Vegetation across the globe is drying and rain patterns wavering as the chance of wildfire spreads in a warming planet
Wildfire – nature’s way of turning fallen vegetation into the next season’s nutrients – is a growing hazard.
In the last 35 years, the wildfire season has grown longer by a fifth, and wildfire is now a threat to one fourth of all the plant-covered land on the planet.
US researchers report in Nature Communications that since 1970 the number of days without rain has increased by well over one day every decade.
William Jolly of the US Forest Service in Missoula, Montana and colleagues say they examined the fire season worldwide for the study period, taking into consideration all the factors that are used to calculate fire hazard: wind, humidity and temperature, as well as rainfall levels.
They found that the combined changes in the surface weather have meant that the fire season has increased so far by 18.7%
Worldwide, wildfires sear, scorch or incinerate about 350 million hectares of ground cover every year. Changes in the rainfall patterns were a factor, with the number of rain-free days increasing by 1.31 days per decade. The season of smoke and cinders and smouldering stumps had been extended almost everywhere.
Lower humidity
The average temperature on land that could support vegetation – for obvious reasons, the researchers did not include Antarctica or Greenland or the most arid desert zones – had increased by 0.185°C per decade and relative humidity, a measure of moisture in the air, had dropped 0.217% per decade.
Throughout Africa, the season of weather that carried a risk of fire was extended, and in Europe there were longer summers of greater risk in Spain, Portugal, France, Italy, Greece and Latvia.
In 2010 Russia had its worst fire season in recorded history, and in eastern Canada in the same year drier seasons and greater temperatures led to huge fires. Between 1979 and 2013, the Mediterranean forest fire season grew 29 days longer.
The largest increase was in South America, where the season was extended by 33 days in 35 years. Peat fires in Indonesia in 1997-98, following a drought induced by that cyclic weather phenomenon El Niño, released carbon dioxide emissions that added up to somewhere between 13% and 40% of global fossil fuel emissions – but from just 1.4% of the planet’s total vegetated land area.

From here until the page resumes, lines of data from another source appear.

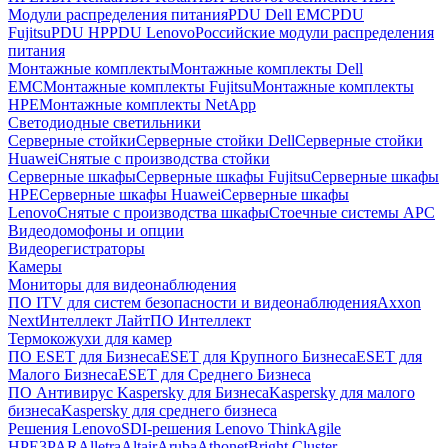
Модули распределения питания
PDU Dell EMC
PDU
Fujitsu
PDU HP
PDU Lenovo
Российские модули распределения
питания
Монтажные комплекты
Монтажные комплекты Dell
EMC
Монтажные комплекты Fujitsu
Монтажные комплекты
HPE
Монтажные комплекты NetApp
Светодиодные светильники
Серверные стойки
Серверные стойки Dell
Серверные стойки
Huawei
Снятые с производства стойки
Серверные шкафы
Серверные шкафы Fujitsu
Серверные шкафы
HPE
Серверные шкафы Huawei
Серверные шкафы
Lenovo
Снятые с производства шкафы
Стоечные системы APC
Видеодомофоны и опции
Видеорегистраторы
Камеры
Мониторы для видеонаблюдения
ПО ITV для систем безопасности и видеонаблюдения
Axxon
Next
Интеллект Лайт
ПО Интеллект
Термокожухи для камер
ПО ESET для Бизнеса
ESET для Крупного Бизнеса
ESET для
Малого Бизнеса
ESET для Среднего Бизнеса
ПО Антивирус Kaspersky для Бизнеса
Kaspersky для малого
бизнеса
Kaspersky для среднего бизнеса
Решения Lenovo
SDI-решения Lenovo ThinkAgile
HPE
3PAR
Alletra
Altair
Aruba
Athonet
Bright Cluster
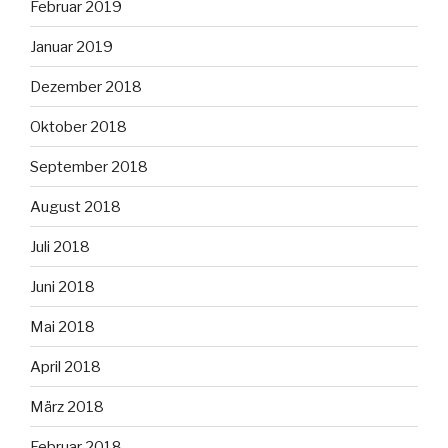
Februar 2019
Januar 2019
Dezember 2018
Oktober 2018
September 2018
August 2018
Juli 2018
Juni 2018
Mai 2018
April 2018
März 2018
Februar 2018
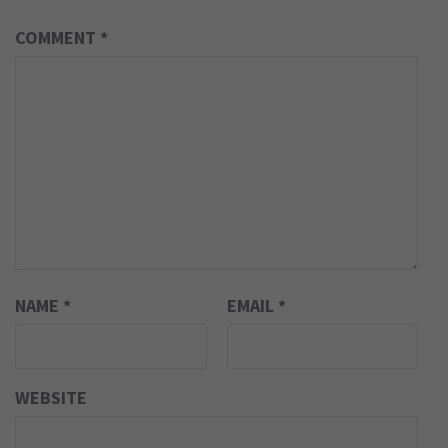
COMMENT
*
NAME
*
EMAIL
*
WEBSITE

Fires play a role in natural ecosystems, and some landscapes – the maquis (thick evergreen scrub) of southern Europe, the mulga forests of Australia and the chaparral of western North America – are adapted to periodic but not frequent visitations of fire.
But, say the researchers, there has been a recent surge of “extremely destructive fires with corresponding social disruption and substantial economic costs.” The annual bill for fire suppression cost the US $1.7bn over the last decade, and US$1bn in Canada. In just one year, 2005, fire losses in Australia added up to US$9.4bn, or just about 1.3% of the nation’s gross domestic product.
Endangered conifers
Researchers have identified wildfire as an increasing hazard everywhere. But in the US there has been repeated concern about risks in California and other parts of the American west.
But the research team also noted that the danger of fire had spread to the temperate conifer forests of the northern Rockies, while South America’s tropical and subtropical forests and savannahs had all seen “tremendous” fire season changes. And in 2005, a rare drought in the Amazon basin meant that even the rainforests were damaged.
“We have shown that combined surface weather changes over the last three and a half decades have promoted global wildfire weather season lengthening,” the authors conclude.
“If these trends continue, increased wildfire potential may have pronounced global socio-economic, ecological and climate system impacts.”